I would not qualify for importing the vehicle into Portugal as one has to have been a resident in the country of origin for one year. Plus its a nightmare dealing with Portuguese customs.

Thanks for your attention!


----------



## portugaldreaming (Jul 10, 2016)

Well I will answer my own question here!

"An expat is only permitted to purchase a car that is registered in Spain if they have either an official residency permit, proof that they own a home in Spain, documentation that shows that they are officially registered as resident in their town, proof that they are renting a property for a minimum of one year or an NIE number." /SNIP/


----------



## xabiaxica (Jun 23, 2009)

That information isn't quite right.

You do need a NIE to purchase a vehicle, & proof of address.

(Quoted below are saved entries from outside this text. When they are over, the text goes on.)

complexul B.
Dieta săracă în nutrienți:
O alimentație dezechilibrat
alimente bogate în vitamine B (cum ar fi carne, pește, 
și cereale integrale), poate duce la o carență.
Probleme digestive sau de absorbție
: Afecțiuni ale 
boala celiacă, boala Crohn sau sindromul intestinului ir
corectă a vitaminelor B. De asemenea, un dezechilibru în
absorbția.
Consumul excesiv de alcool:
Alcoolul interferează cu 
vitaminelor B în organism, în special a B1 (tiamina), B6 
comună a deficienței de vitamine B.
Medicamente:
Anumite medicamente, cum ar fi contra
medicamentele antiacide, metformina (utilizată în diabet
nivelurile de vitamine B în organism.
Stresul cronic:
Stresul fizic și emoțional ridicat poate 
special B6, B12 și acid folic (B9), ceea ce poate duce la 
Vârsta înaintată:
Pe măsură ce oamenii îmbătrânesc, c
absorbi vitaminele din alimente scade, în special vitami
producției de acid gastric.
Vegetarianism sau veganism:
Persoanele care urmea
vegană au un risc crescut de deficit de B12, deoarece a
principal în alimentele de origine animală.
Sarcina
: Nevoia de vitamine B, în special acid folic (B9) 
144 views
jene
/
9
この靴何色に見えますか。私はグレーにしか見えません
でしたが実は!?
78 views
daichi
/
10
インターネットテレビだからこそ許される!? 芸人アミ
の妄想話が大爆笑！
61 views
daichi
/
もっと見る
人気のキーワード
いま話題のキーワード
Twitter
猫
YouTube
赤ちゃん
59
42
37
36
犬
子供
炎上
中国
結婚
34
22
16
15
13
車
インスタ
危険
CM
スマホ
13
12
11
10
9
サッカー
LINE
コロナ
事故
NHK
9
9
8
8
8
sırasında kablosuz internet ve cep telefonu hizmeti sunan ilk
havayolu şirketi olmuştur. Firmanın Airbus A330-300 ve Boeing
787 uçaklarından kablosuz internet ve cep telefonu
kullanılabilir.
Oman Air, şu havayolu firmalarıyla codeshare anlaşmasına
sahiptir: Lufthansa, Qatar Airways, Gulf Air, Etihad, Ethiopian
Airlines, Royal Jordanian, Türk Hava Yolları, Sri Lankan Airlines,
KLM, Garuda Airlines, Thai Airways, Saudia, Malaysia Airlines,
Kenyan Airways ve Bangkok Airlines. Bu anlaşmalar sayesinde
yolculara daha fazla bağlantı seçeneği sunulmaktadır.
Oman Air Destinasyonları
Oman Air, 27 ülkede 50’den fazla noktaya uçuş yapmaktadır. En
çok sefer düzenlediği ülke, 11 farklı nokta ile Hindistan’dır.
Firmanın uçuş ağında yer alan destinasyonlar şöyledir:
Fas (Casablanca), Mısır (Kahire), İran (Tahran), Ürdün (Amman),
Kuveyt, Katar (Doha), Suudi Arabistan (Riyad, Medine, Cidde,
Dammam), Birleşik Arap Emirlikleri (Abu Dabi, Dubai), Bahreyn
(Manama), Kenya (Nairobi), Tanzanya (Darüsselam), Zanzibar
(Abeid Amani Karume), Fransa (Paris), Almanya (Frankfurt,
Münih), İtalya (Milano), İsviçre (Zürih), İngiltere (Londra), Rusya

The ''documentation that shows that they are officially registered as resident in their town'' is the 'padrón' & you only have that if you live here, whereas non-residents can purchase vehicles.

However driving it to Spain for an annual ITV wouldn't be legal. You should legally import it to Portugal.


----------



## davexf (Jan 26, 2009)

Hola 

Some time ago a friend of mine decided to buy a caravan at the "Camping & Caravanning" show at the NEC. It was manufactured in Germany which is where he collected it. 
The total cost of collecting it with the right documentation, then having it homologated in Spain and finally registering - all that came to more money than buying it in Spain - AND a great deal of time and effort. 

I therefore query if you have really thought this through? If you will be in Portugal for a short period then it depends on where it is to end up and the laws of that country. 

Davexf


----------



## portugaldreaming (Jul 10, 2016)

I was enquiring about Spain on the offchance but responses have confirmed what I suspected.
You can import one car tax free into Portugal but if you have not lived in the previous place for one continuous year, then you cannot get the needed document for Portuguese customs.
So I will probably purchase a Portuguese registered vehicle. You can also use a pro car importer in Portugal and buy a vehicle from Germany, pay the import tax and still works out much cheaper than buying it in Portugal.


----------



## KleenBreeze (Jul 14, 2019)

portugaldreaming said:


> Well I will answer my own question here!
> 
> "An expat is only permitted to purchase a car that is registered in Spain if they have either an official residency permit, proof that they own a home in Spain, documentation that shows that they are officially registered as resident in their town, proof that they are renting a property for a minimum of one year *or an NIE number*." /SNIP/


How difficult is it to get an NIE number? What do you need to qualify?


----------



## snikpoh (Nov 19, 2007)

KleenBreeze said:


> How difficult is it to get an NIE number? What do you need to qualify?


Any one can get an NIE for a variety of reasons and extremely easily - you don't even have to ever step foot in Spain.

Either go to your nearest Spanish consulate or go to an extranjeria in Spain with form EX-15


----------



## KleenBreeze (Jul 14, 2019)

snikpoh said:


> Any one can get an NIE for a variety of reasons and extremely easily - you don't even have to ever step foot in Spain.
> 
> Either go to your nearest Spanish consulate or go to an extranjeria in Spain with form EX-15


seems like a simple solution to very portugesa problem. Thanks for the info....


----------